For parents
Behavioural Therapy for Children with ADHD: What it Actually Involves
4 min read 29 April 2026
For parents whose child has been diagnosed with ADHD, the conversation about treatment usually involves two pillars: medication, where appropriate, and behavioural approaches. International clinical guidelines tend to recommend behavioural strategies as first-line for younger children (broadly, age six and under) and as a complement to medication for older children. Indian clinical practice broadly follows this pattern, though access to good behavioural therapy varies by city.
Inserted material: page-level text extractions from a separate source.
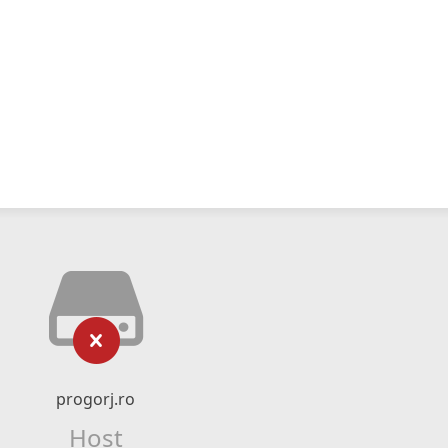
progorj.ro
Host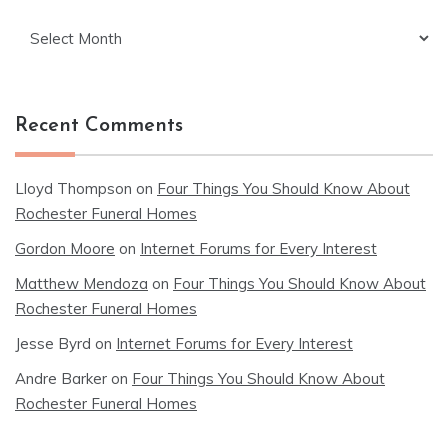
Archives
Recent Comments
Lloyd Thompson
on
Four Things You Should Know About
Rochester Funeral Homes
Gordon Moore
on
Internet Forums for Every Interest
Matthew Mendoza
on
Four Things You Should Know About
Rochester Funeral Homes
Jesse Byrd
on
Internet Forums for Every Interest
Andre Barker
on
Four Things You Should Know About
Rochester Funeral Homes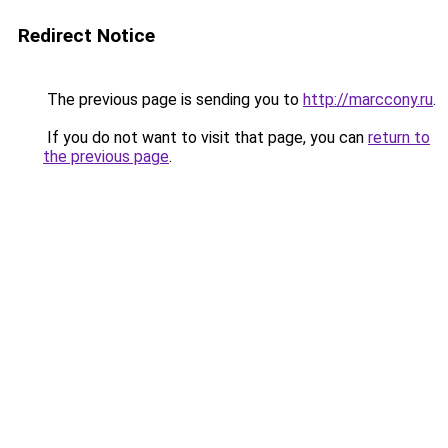
Redirect Notice
The previous page is sending you to
http://marccony.ru
.
If you do not want to visit that page, you can
return to
the previous page
.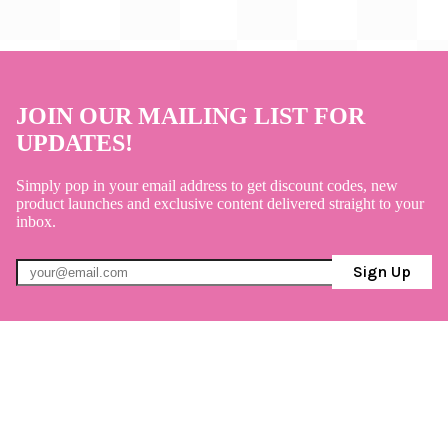
JOIN OUR MAILING LIST FOR
UPDATES!
Simply pop in your email address to get discount codes, new
product launches and exclusive content delivered straight to your
inbox.
Sign Up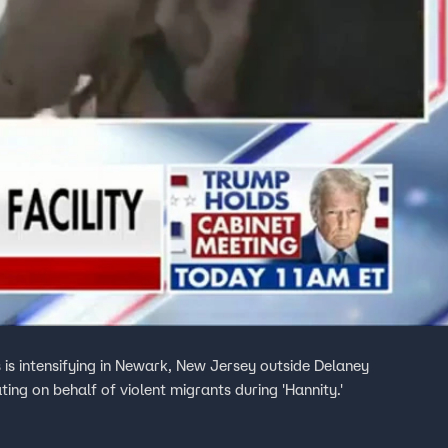
s intensifying in Newark, New Jersey outside Delaney
ing on behalf of violent migrants during 'Hannity.'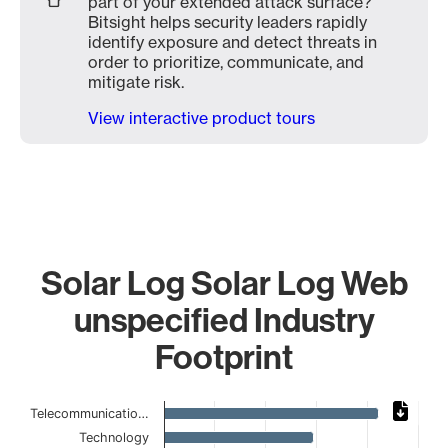
part of your extended attack surface?
Bitsight helps security leaders rapidly
identify exposure and detect threats in
order to prioritize, communicate, and
mitigate risk.
View interactive product tours
Solar Log Solar Log Web
unspecified Industry
Footprint
Chart
Telecommunicatio…
Technology
Bar chart with 14 bars.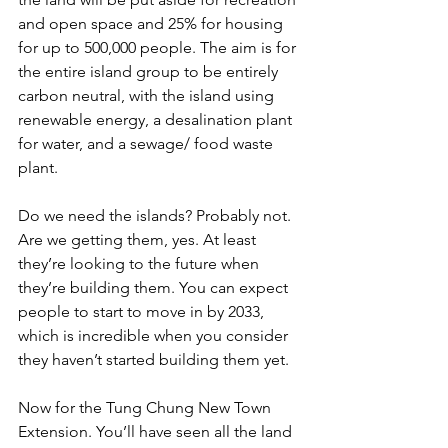
and open space and 25% for housing 
for up to 500,000 people. The aim is for 
the entire island group to be entirely 
carbon neutral, with the island using 
renewable energy, a desalination plant 
for water, and a sewage/ food waste 
plant. 
Do we need the islands? Probably not. 
Are we getting them, yes. At least 
they’re looking to the future when 
they’re building them. You can expect 
people to start to move in by 2033, 
which is incredible when you consider 
they haven’t started building them yet.
Now for the Tung Chung New Town 
Extension. You’ll have seen all the land 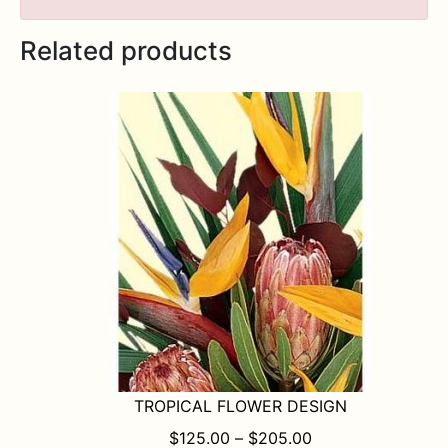
Related products
TROPICAL FLOWER DESIGN
PRICE RANGE: $1
$
125.00
–
$
205.00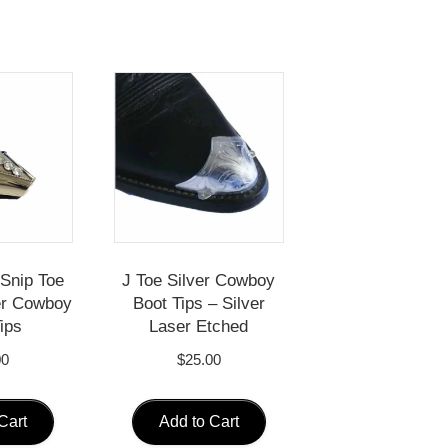
Snip Toe
J Toe Silver Cowboy
ver Cowboy
Boot Tips – Silver
ips
Laser Etched
00
$
25.00
Cart
Add to Cart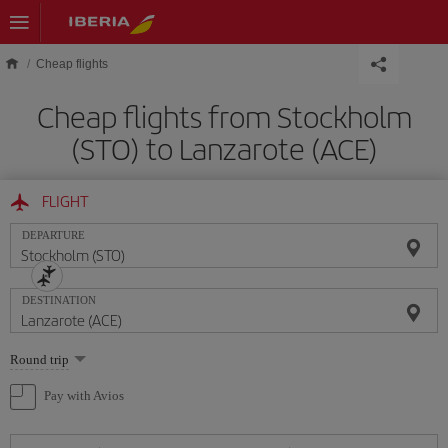
Skip to main content
Cheap flights
Cheap flights from Stockholm
(STO) to Lanzarote (ACE)
FLIGHT
DEPARTURE
DESTINATION
Select
Round trip
one
option
Pay with Avios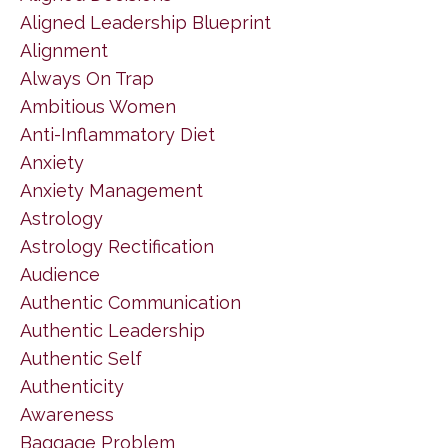
Aligned Leadership Blueprint
Alignment
Always On Trap
Ambitious Women
Anti-Inflammatory Diet
Anxiety
Anxiety Management
Astrology
Astrology Rectification
Audience
Authentic Communication
Authentic Leadership
Authentic Self
Authenticity
Awareness
Baggage Problem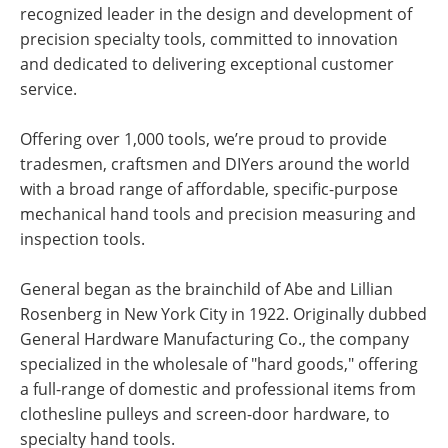
recognized leader in the design and development of
precision specialty tools, committed to innovation
and dedicated to delivering exceptional customer
service.
Offering over 1,000 tools, we’re proud to provide
tradesmen, craftsmen and DIYers around the world
with a broad range of affordable, specific-purpose
mechanical hand tools and precision measuring and
inspection tools.
General began as the brainchild of Abe and Lillian
Rosenberg in New York City in 1922. Originally dubbed
General Hardware Manufacturing Co., the company
specialized in the wholesale of "hard goods," offering
a full-range of domestic and professional items from
clothesline pulleys and screen-door hardware, to
specialty hand tools.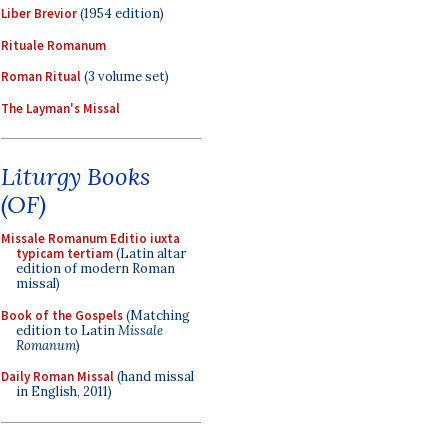
Liber Brevior
(1954 edition)
Rituale Romanum
Roman Ritual
(3 volume set)
The Layman's Missal
Liturgy Books
(OF)
Missale Romanum Editio iuxta
typicam tertiam
(Latin altar
edition of modern Roman
missal)
Book of the Gospels
(Matching
edition to Latin
Missale
Romanum
)
Daily Roman Missal
(hand missal
in English, 2011)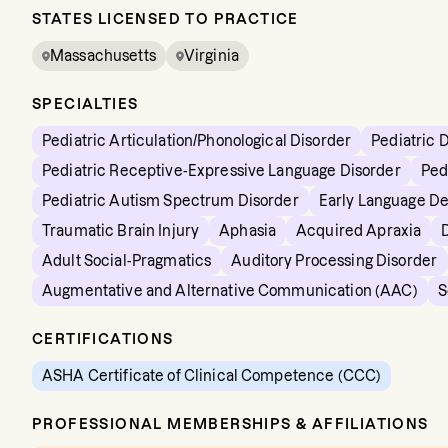
STATES LICENSED TO PRACTICE
Massachusetts
Virginia
SPECIALTIES
Pediatric Articulation/Phonological Disorder
Pediatric 
Pediatric Receptive-Expressive Language Disorder
Ped
Pediatric Autism Spectrum Disorder
Early Language D
Traumatic Brain Injury
Aphasia
Acquired Apraxia
Adult Social-Pragmatics
Auditory Processing Disorder
Augmentative and Alternative Communication (AAC)
S
CERTIFICATIONS
ASHA Certificate of Clinical Competence (CCC)
PROFESSIONAL MEMBERSHIPS & AFFILIATIONS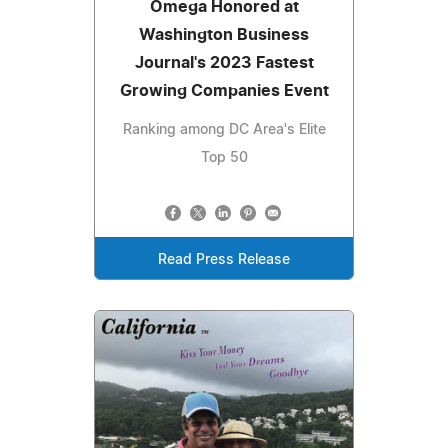
Omega Honored at
Washington Business
Journal's 2023 Fastest
Growing Companies Event
Ranking among DC Area's Elite
Top 50
Read Press Release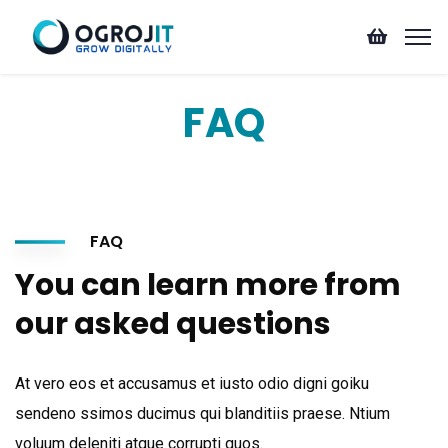
FAQ
FAQ
You can learn more from
our asked questions
At vero eos et accusamus et iusto odio digni goiku
sendeno ssimos ducimus qui blanditiis praese. Ntium
voluum deleniti atque corrupti quos.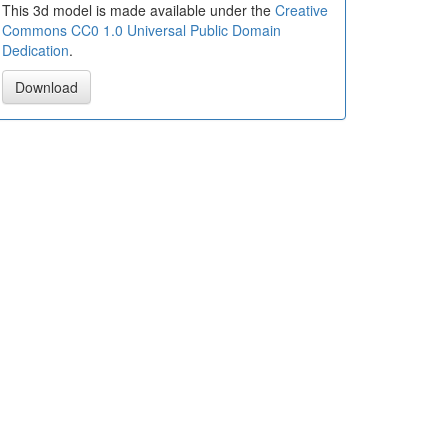
This 3d model is made available under the
Creative
Commons CC0 1.0 Universal Public Domain
Dedication
.
Download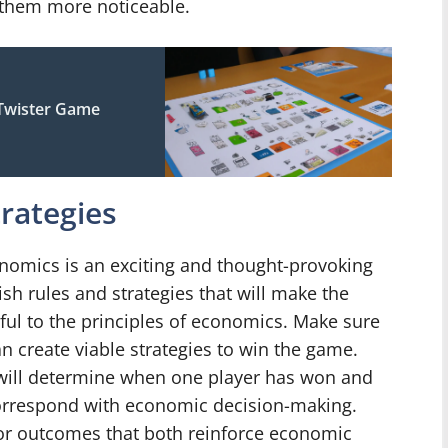
e them more noticeable.
Twister Game
trategies
omics is an exciting and thought-provoking
sh rules and strategies that will make the
ful to the principles of economics. Make sure
n create viable strategies to win the game.
 will determine when one player has won and
correspond with economic decision-making.
or outcomes that both reinforce economic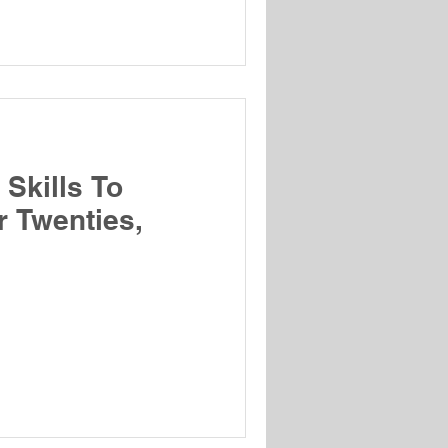
Skills To
r Twenties,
This article walks through what behavioural therapy actually involves, what parent training looks like, and what to realistically expect.
What behavioural therapy is, and is not
Behavioural therapy for paediatric ADHD is not the child sitting in a therapist’s office talking about feelings. It is, primarily, a structured set of strategies for the people around the child (parents, teachers, sometimes siblings) to manage the environment, the routines, and the responses in ways that reduce friction and build skills.
The core elements drawn from the research literature include:
- Clear, consistent rules and expectations.
- Immediate, specific positive reinforcement for desired behaviours.
- Predictable consequences for problem behaviours, calibrated to the child’s age.
- Structured routines for transitions: morning, homework, bedtime.
- Breaking tasks into smaller, achievable steps.
- Visual supports: charts, checklists, timers.
- Reducing environmental stressors that escalate dysregulation.
- Coaching the child in turn-taking, social skills, and self-regulation, age-appropriately.
The intuition behind all of this is that an ADHD brain is generally less good at self-generated structure and more responsive to external structure. The therapy provides the external structure systematically, rather than haphazardly.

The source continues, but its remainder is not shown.